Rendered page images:
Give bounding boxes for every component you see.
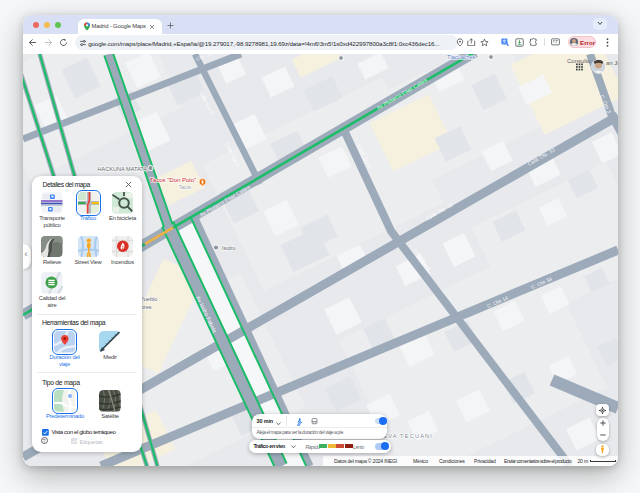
svg-text:Pueblo: Pueblo <box>140 296 157 302</box>
svg-text:Tacos "Don Polo": Tacos "Don Polo" <box>150 177 196 183</box>
svg-text:an Jo: an Jo <box>606 60 618 66</box>
svg-text:Consulto: Consulto <box>567 58 591 64</box>
svg-text:Isidro: Isidro <box>222 245 236 251</box>
svg-text:Tacos: Tacos <box>179 185 192 190</box>
svg-text:Tlacuaches: Tlacuaches <box>447 54 476 60</box>
svg-text:HACKUNA MATATA: HACKUNA MATATA <box>97 166 147 172</box>
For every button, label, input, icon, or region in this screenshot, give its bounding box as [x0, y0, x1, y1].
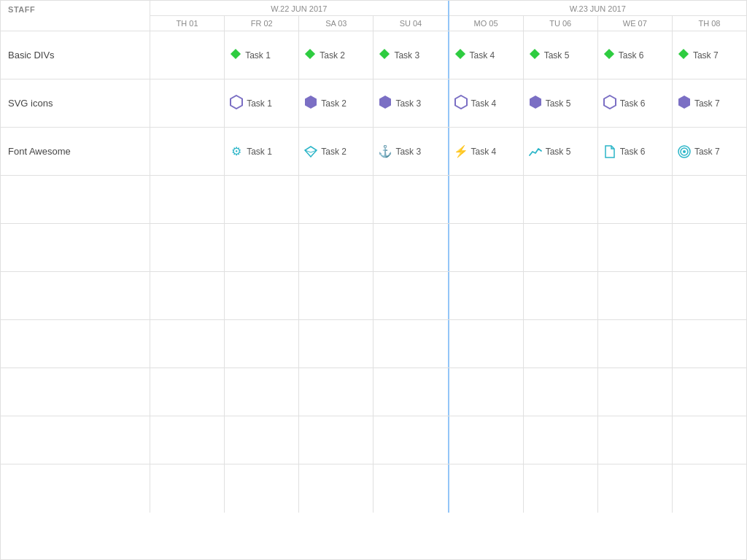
cell-fa-su04[interactable]: ⚓ Task 3 [374, 128, 449, 175]
empty-cells [150, 416, 746, 464]
row-label-basic-divs: Basic DIVs [1, 31, 150, 79]
e8 [673, 224, 746, 271]
cell-basic-th01 [150, 31, 225, 79]
row-cells-font-awesome: ⚙ Task 1 Task 2 ⚓ [150, 128, 746, 175]
task-basic-7[interactable]: Task 7 [677, 47, 719, 63]
cell-fa-th08[interactable]: Task 7 [673, 128, 746, 175]
hexagon-icon-2 [303, 95, 318, 112]
hexagon-icon-1 [229, 95, 244, 112]
task-fa-2[interactable]: Task 2 [303, 146, 347, 158]
e8 [673, 272, 746, 319]
cell-svg-su04[interactable]: Task 3 [374, 79, 449, 127]
e4 [374, 368, 449, 416]
e4 [374, 464, 449, 513]
task-fa-5[interactable]: Task 5 [528, 146, 571, 158]
svg-rect-0 [231, 49, 241, 59]
e3 [299, 272, 374, 319]
empty-cells [150, 320, 746, 368]
hexagon-icon-4 [454, 95, 468, 112]
cell-fa-sa03[interactable]: Task 2 [299, 128, 374, 175]
svg-marker-7 [231, 96, 242, 109]
cell-fa-we07[interactable]: Task 6 [598, 128, 673, 175]
gantt-body: Basic DIVs Task 1 Task 2 [1, 31, 746, 559]
task-svg-4[interactable]: Task 4 [454, 95, 497, 112]
row-cells-basic-divs: Task 1 Task 2 Task 3 [150, 31, 746, 79]
cell-fa-mo05[interactable]: ⚡ Task 4 [449, 128, 524, 175]
e3 [299, 416, 374, 464]
cell-basic-th08[interactable]: Task 7 [673, 31, 746, 79]
cell-svg-mo05[interactable]: Task 4 [449, 79, 524, 127]
e1 [150, 224, 225, 271]
day-header-th08: TH 08 [673, 16, 746, 31]
e8 [673, 368, 746, 416]
cell-svg-th08[interactable]: Task 7 [673, 79, 746, 127]
task-svg-5[interactable]: Task 5 [528, 95, 571, 112]
cell-fa-tu06[interactable]: Task 5 [524, 128, 598, 175]
task-fa-4[interactable]: ⚡ Task 4 [454, 144, 497, 158]
task-svg-3[interactable]: Task 3 [378, 95, 421, 112]
task-basic-3[interactable]: Task 3 [378, 47, 419, 63]
e8 [673, 176, 746, 223]
task-svg-7[interactable]: Task 7 [677, 95, 720, 112]
cell-basic-we07[interactable]: Task 6 [598, 31, 673, 79]
e8 [673, 416, 746, 464]
task-fa-7[interactable]: Task 7 [677, 145, 720, 158]
diamond-icon-6 [603, 47, 616, 63]
task-label: Task 5 [546, 98, 571, 109]
e6 [524, 368, 598, 416]
task-basic-4[interactable]: Task 4 [454, 47, 495, 63]
task-fa-3[interactable]: ⚓ Task 3 [378, 144, 421, 158]
e7 [598, 416, 673, 464]
e4 [374, 320, 449, 368]
task-label: Task 6 [620, 98, 646, 109]
week22-group: W.22 JUN 2017 TH 01 FR 02 SA 03 SU 04 [150, 1, 449, 31]
e2 [225, 416, 299, 464]
e6 [524, 176, 598, 223]
empty-cells [150, 176, 746, 223]
cell-svg-tu06[interactable]: Task 5 [524, 79, 598, 127]
e4 [374, 176, 449, 223]
row-empty-6 [1, 416, 746, 464]
e7 [598, 224, 673, 271]
row-svg-icons: SVG icons Task 1 [1, 79, 746, 128]
e2 [225, 272, 299, 319]
task-fa-6[interactable]: Task 6 [603, 145, 646, 158]
gear-icon: ⚙ [229, 144, 244, 158]
cell-svg-we07[interactable]: Task 6 [598, 79, 673, 127]
empty-label [1, 416, 150, 464]
row-cells-svg-icons: Task 1 Task 2 [150, 79, 746, 127]
row-font-awesome: Font Awesome ⚙ Task 1 [1, 128, 746, 176]
e5 [449, 272, 524, 319]
cell-basic-tu06[interactable]: Task 5 [524, 31, 598, 79]
task-basic-1[interactable]: Task 1 [229, 47, 271, 63]
cell-basic-sa03[interactable]: Task 2 [299, 31, 374, 79]
week22-days: TH 01 FR 02 SA 03 SU 04 [150, 16, 448, 31]
bolt-icon: ⚡ [454, 144, 468, 158]
e8 [673, 464, 746, 513]
cell-svg-fr02[interactable]: Task 1 [225, 79, 299, 127]
task-svg-1[interactable]: Task 1 [229, 95, 272, 112]
e1 [150, 464, 225, 513]
hexagon-icon-5 [528, 95, 543, 112]
task-svg-6[interactable]: Task 6 [603, 95, 646, 112]
task-label: Task 3 [394, 50, 419, 61]
line-chart-icon [528, 146, 543, 158]
cell-basic-fr02[interactable]: Task 1 [225, 31, 299, 79]
cell-basic-mo05[interactable]: Task 4 [449, 31, 524, 79]
task-svg-2[interactable]: Task 2 [303, 95, 347, 112]
task-basic-6[interactable]: Task 6 [603, 47, 644, 63]
cell-basic-su04[interactable]: Task 3 [374, 31, 449, 79]
diamond-icon-7 [677, 47, 690, 63]
e7 [598, 464, 673, 513]
task-fa-1[interactable]: ⚙ Task 1 [229, 144, 272, 158]
task-label: Task 6 [619, 50, 644, 61]
hexagon-icon-3 [378, 95, 392, 112]
e2 [225, 224, 299, 271]
task-basic-5[interactable]: Task 5 [528, 47, 570, 63]
task-basic-2[interactable]: Task 2 [303, 47, 345, 63]
cell-fa-fr02[interactable]: ⚙ Task 1 [225, 128, 299, 175]
row-empty-5 [1, 368, 746, 416]
svg-marker-13 [678, 96, 690, 109]
e7 [598, 176, 673, 223]
cell-svg-sa03[interactable]: Task 2 [299, 79, 374, 127]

> [DIRECTIONS FOR THIS TASK]: Please copy out the entries above exactly as they appear, but skip their images.

> [RESPONSE]:
Give bounding boxes for every component you see.
svg-text:Pueblo: Pueblo <box>140 296 157 302</box>
svg-text:Tacos "Don Polo": Tacos "Don Polo" <box>150 177 196 183</box>
svg-text:an Jo: an Jo <box>606 60 618 66</box>
svg-text:Consulto: Consulto <box>567 58 591 64</box>
svg-text:Isidro: Isidro <box>222 245 236 251</box>
svg-text:Tacos: Tacos <box>179 185 192 190</box>
svg-text:Tlacuaches: Tlacuaches <box>447 54 476 60</box>
svg-text:HACKUNA MATATA: HACKUNA MATATA <box>97 166 147 172</box>
For every button, label, input, icon, or region in this screenshot, give its bounding box as [x0, y0, x1, y1].
cell-fa-su04[interactable]: ⚓ Task 3 [374, 128, 449, 175]
empty-cells [150, 416, 746, 464]
row-label-basic-divs: Basic DIVs [1, 31, 150, 79]
e8 [673, 224, 746, 271]
cell-basic-th01 [150, 31, 225, 79]
row-cells-font-awesome: ⚙ Task 1 Task 2 ⚓ [150, 128, 746, 175]
task-basic-7[interactable]: Task 7 [677, 47, 719, 63]
cell-fa-th08[interactable]: Task 7 [673, 128, 746, 175]
hexagon-icon-2 [303, 95, 318, 112]
hexagon-icon-1 [229, 95, 244, 112]
task-fa-2[interactable]: Task 2 [303, 146, 347, 158]
e8 [673, 272, 746, 319]
cell-svg-su04[interactable]: Task 3 [374, 79, 449, 127]
e4 [374, 368, 449, 416]
e4 [374, 464, 449, 513]
task-fa-5[interactable]: Task 5 [528, 146, 571, 158]
svg-rect-0 [231, 49, 241, 59]
e3 [299, 272, 374, 319]
empty-cells [150, 320, 746, 368]
hexagon-icon-4 [454, 95, 468, 112]
cell-fa-sa03[interactable]: Task 2 [299, 128, 374, 175]
svg-marker-7 [231, 96, 242, 109]
cell-fa-we07[interactable]: Task 6 [598, 128, 673, 175]
gantt-body: Basic DIVs Task 1 Task 2 [1, 31, 746, 559]
task-svg-4[interactable]: Task 4 [454, 95, 497, 112]
row-cells-basic-divs: Task 1 Task 2 Task 3 [150, 31, 746, 79]
cell-fa-mo05[interactable]: ⚡ Task 4 [449, 128, 524, 175]
e3 [299, 416, 374, 464]
cell-basic-th08[interactable]: Task 7 [673, 31, 746, 79]
cell-svg-mo05[interactable]: Task 4 [449, 79, 524, 127]
e1 [150, 224, 225, 271]
day-header-th08: TH 08 [673, 16, 746, 31]
e8 [673, 368, 746, 416]
cell-svg-th08[interactable]: Task 7 [673, 79, 746, 127]
task-svg-5[interactable]: Task 5 [528, 95, 571, 112]
cell-fa-tu06[interactable]: Task 5 [524, 128, 598, 175]
task-fa-4[interactable]: ⚡ Task 4 [454, 144, 497, 158]
task-svg-3[interactable]: Task 3 [378, 95, 421, 112]
task-basic-3[interactable]: Task 3 [378, 47, 419, 63]
e8 [673, 176, 746, 223]
task-svg-7[interactable]: Task 7 [677, 95, 720, 112]
cell-basic-we07[interactable]: Task 6 [598, 31, 673, 79]
e8 [673, 416, 746, 464]
task-fa-7[interactable]: Task 7 [677, 145, 720, 158]
diamond-icon-6 [603, 47, 616, 63]
task-label: Task 5 [546, 98, 571, 109]
e6 [524, 368, 598, 416]
task-basic-4[interactable]: Task 4 [454, 47, 495, 63]
task-fa-3[interactable]: ⚓ Task 3 [378, 144, 421, 158]
e7 [598, 416, 673, 464]
e4 [374, 320, 449, 368]
task-label: Task 6 [620, 98, 646, 109]
week22-group: W.22 JUN 2017 TH 01 FR 02 SA 03 SU 04 [150, 1, 449, 31]
e2 [225, 416, 299, 464]
e6 [524, 176, 598, 223]
empty-cells [150, 176, 746, 223]
cell-svg-tu06[interactable]: Task 5 [524, 79, 598, 127]
e4 [374, 176, 449, 223]
row-empty-6 [1, 416, 746, 464]
e7 [598, 224, 673, 271]
row-svg-icons: SVG icons Task 1 [1, 79, 746, 128]
e2 [225, 272, 299, 319]
task-fa-6[interactable]: Task 6 [603, 145, 646, 158]
gear-icon: ⚙ [229, 144, 244, 158]
cell-svg-we07[interactable]: Task 6 [598, 79, 673, 127]
empty-label [1, 416, 150, 464]
row-cells-svg-icons: Task 1 Task 2 [150, 79, 746, 127]
row-font-awesome: Font Awesome ⚙ Task 1 [1, 128, 746, 176]
e5 [449, 272, 524, 319]
cell-basic-tu06[interactable]: Task 5 [524, 31, 598, 79]
task-basic-1[interactable]: Task 1 [229, 47, 271, 63]
cell-basic-sa03[interactable]: Task 2 [299, 31, 374, 79]
week22-days: TH 01 FR 02 SA 03 SU 04 [150, 16, 448, 31]
bolt-icon: ⚡ [454, 144, 468, 158]
e8 [673, 464, 746, 513]
cell-svg-fr02[interactable]: Task 1 [225, 79, 299, 127]
task-svg-1[interactable]: Task 1 [229, 95, 272, 112]
e1 [150, 464, 225, 513]
hexagon-icon-5 [528, 95, 543, 112]
task-svg-6[interactable]: Task 6 [603, 95, 646, 112]
task-label: Task 3 [394, 50, 419, 61]
line-chart-icon [528, 146, 543, 158]
cell-basic-fr02[interactable]: Task 1 [225, 31, 299, 79]
cell-basic-mo05[interactable]: Task 4 [449, 31, 524, 79]
task-svg-2[interactable]: Task 2 [303, 95, 347, 112]
task-basic-6[interactable]: Task 6 [603, 47, 644, 63]
cell-basic-su04[interactable]: Task 3 [374, 31, 449, 79]
diamond-icon-7 [677, 47, 690, 63]
e7 [598, 464, 673, 513]
task-fa-1[interactable]: ⚙ Task 1 [229, 144, 272, 158]
task-label: Task 6 [619, 50, 644, 61]
hexagon-icon-3 [378, 95, 392, 112]
e2 [225, 224, 299, 271]
task-basic-5[interactable]: Task 5 [528, 47, 570, 63]
task-basic-2[interactable]: Task 2 [303, 47, 345, 63]
cell-fa-fr02[interactable]: ⚙ Task 1 [225, 128, 299, 175]
row-empty-5 [1, 368, 746, 416]
svg-marker-13 [678, 96, 690, 109]
e7 [598, 176, 673, 223]
cell-svg-sa03[interactable]: Task 2 [299, 79, 374, 127]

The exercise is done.